What needs to be done:
Begin at the line that has "Email Formats", stop after the line that has "nations keep us going.", and print exactly those lines from the records below, without any pictures.

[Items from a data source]
......

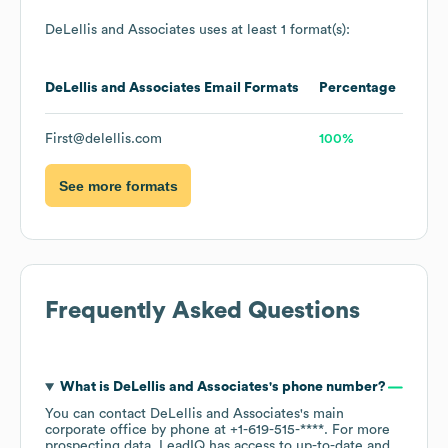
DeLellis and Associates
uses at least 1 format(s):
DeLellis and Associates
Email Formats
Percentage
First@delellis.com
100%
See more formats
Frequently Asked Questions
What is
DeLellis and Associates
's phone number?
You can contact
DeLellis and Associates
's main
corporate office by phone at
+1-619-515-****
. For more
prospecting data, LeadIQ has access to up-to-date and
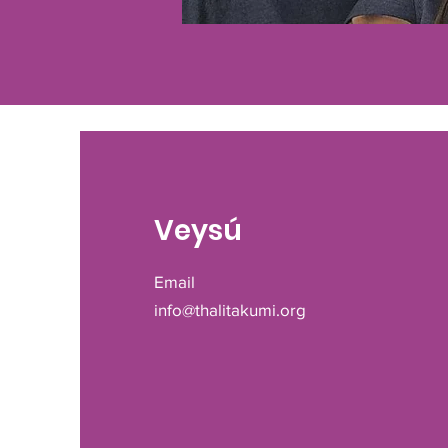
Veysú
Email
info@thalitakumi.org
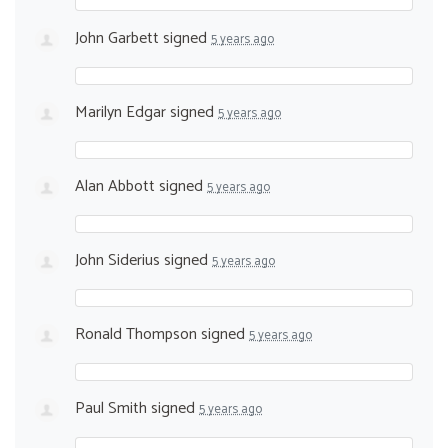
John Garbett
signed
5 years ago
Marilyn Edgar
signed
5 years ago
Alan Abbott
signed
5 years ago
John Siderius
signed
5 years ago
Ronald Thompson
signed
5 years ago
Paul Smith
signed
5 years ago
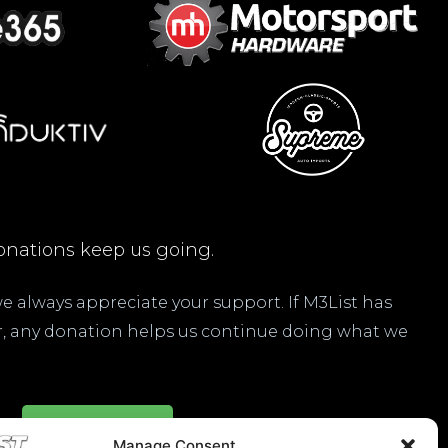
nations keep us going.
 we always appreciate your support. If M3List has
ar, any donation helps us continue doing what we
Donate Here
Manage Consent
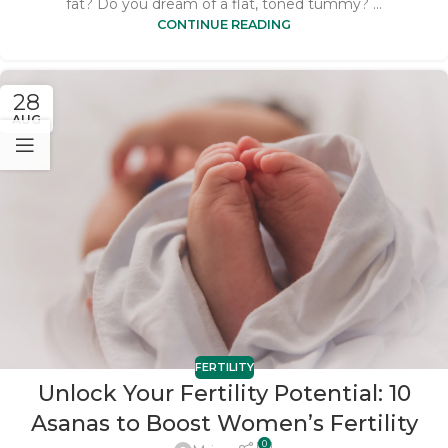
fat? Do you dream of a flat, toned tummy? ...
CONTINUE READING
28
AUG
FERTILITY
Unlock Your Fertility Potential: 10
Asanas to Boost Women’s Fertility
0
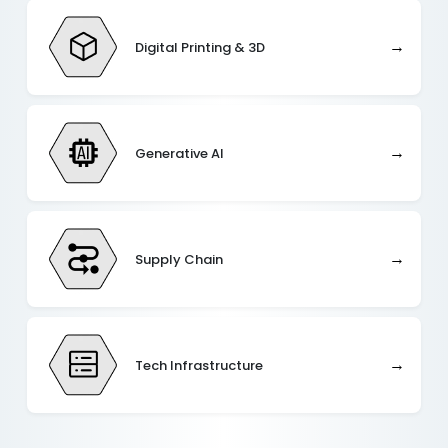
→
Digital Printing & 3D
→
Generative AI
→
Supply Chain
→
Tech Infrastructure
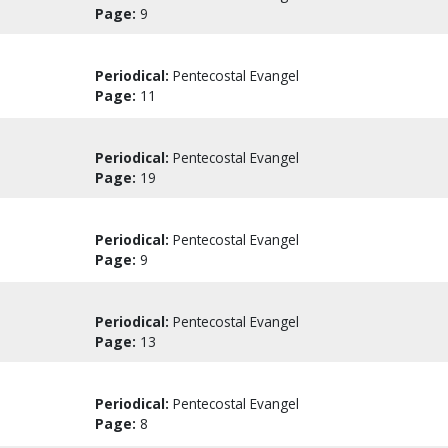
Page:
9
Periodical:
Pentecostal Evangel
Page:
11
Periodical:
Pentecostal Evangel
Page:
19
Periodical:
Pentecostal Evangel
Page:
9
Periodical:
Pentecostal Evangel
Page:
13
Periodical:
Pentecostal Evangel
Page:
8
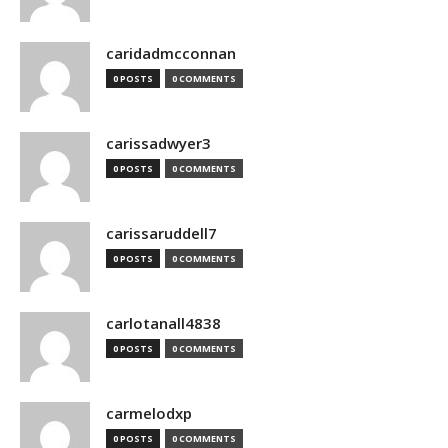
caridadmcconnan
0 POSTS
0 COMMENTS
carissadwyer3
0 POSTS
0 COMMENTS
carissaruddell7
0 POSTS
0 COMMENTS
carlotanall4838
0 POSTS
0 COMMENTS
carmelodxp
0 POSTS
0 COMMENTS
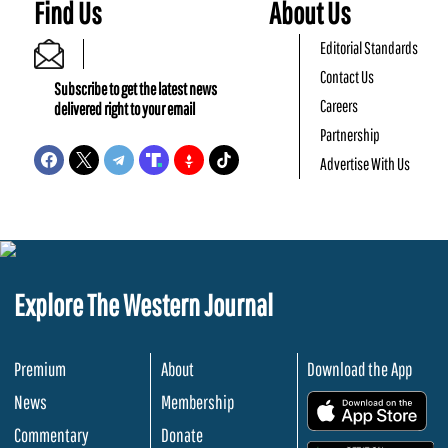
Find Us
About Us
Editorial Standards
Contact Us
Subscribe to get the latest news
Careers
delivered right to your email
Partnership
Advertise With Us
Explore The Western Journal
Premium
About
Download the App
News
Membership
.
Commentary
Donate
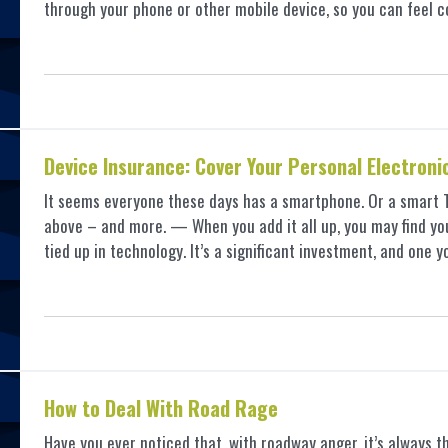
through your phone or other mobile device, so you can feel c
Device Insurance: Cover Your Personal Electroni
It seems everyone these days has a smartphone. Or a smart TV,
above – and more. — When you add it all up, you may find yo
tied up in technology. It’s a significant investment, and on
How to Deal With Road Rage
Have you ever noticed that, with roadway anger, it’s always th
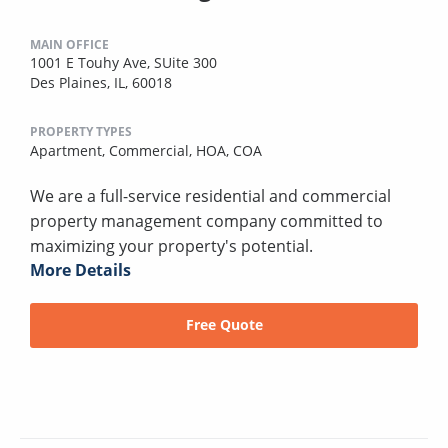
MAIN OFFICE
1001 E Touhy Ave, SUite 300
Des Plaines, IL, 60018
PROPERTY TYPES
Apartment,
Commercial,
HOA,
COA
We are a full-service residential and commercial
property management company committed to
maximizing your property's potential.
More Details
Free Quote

......

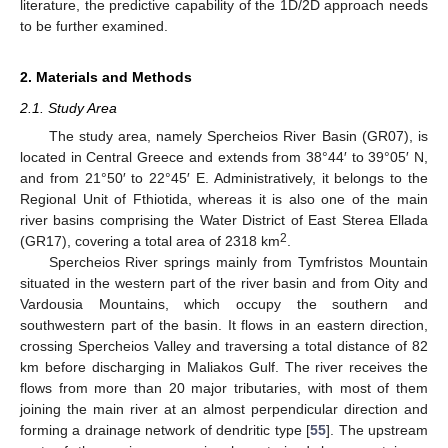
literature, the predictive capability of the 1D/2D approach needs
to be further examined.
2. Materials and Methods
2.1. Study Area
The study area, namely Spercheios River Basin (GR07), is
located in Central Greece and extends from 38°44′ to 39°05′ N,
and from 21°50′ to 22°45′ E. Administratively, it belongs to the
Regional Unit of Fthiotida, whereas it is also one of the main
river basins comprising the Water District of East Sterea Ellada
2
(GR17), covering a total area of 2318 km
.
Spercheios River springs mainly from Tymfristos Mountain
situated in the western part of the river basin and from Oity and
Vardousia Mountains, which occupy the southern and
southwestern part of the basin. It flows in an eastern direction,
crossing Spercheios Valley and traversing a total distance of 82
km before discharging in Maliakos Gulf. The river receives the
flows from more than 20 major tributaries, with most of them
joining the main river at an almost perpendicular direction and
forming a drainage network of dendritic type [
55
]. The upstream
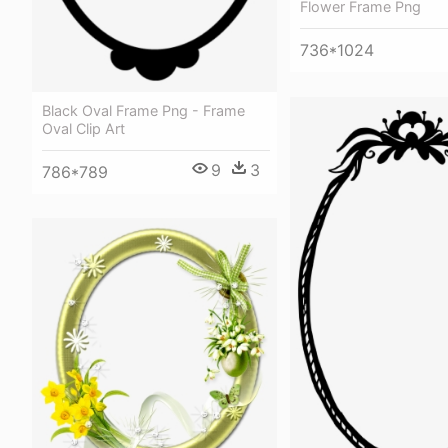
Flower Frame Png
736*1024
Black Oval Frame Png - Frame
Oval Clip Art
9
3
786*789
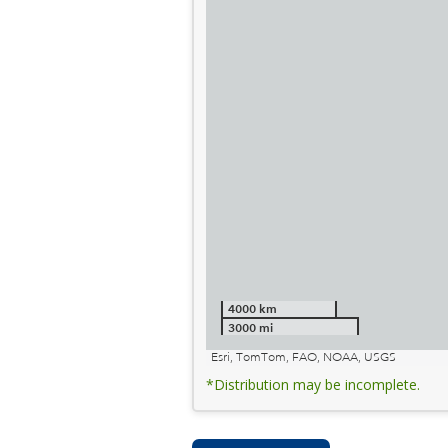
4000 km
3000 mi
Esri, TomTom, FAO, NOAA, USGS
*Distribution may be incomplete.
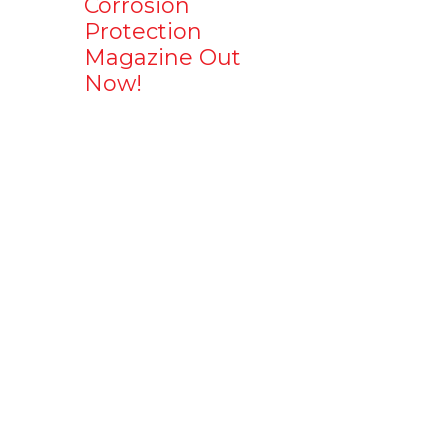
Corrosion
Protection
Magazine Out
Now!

......

Output for this task:
Email Formats
Percentage
First@delellis.com
100%
See more formats
Frequently Asked Questions
What is
DeLellis and Associates
's phone number?
You can contact
DeLellis and Associates
's main
corporate office by phone at
+1-619-515-****
. For more
prospecting data, LeadIQ has access to up-to-date and
Veysú
Email
info@thalitakumi.org
John Garbett
signed
5 years ago
Marilyn Edgar
signed
5 years ago
Alan Abbott
signed
5 years ago
John Siderius
signed
5 years ago
Ronald Thompson
signed
5 years ago
Paul Smith
signed
5 years ago
nations keep us going.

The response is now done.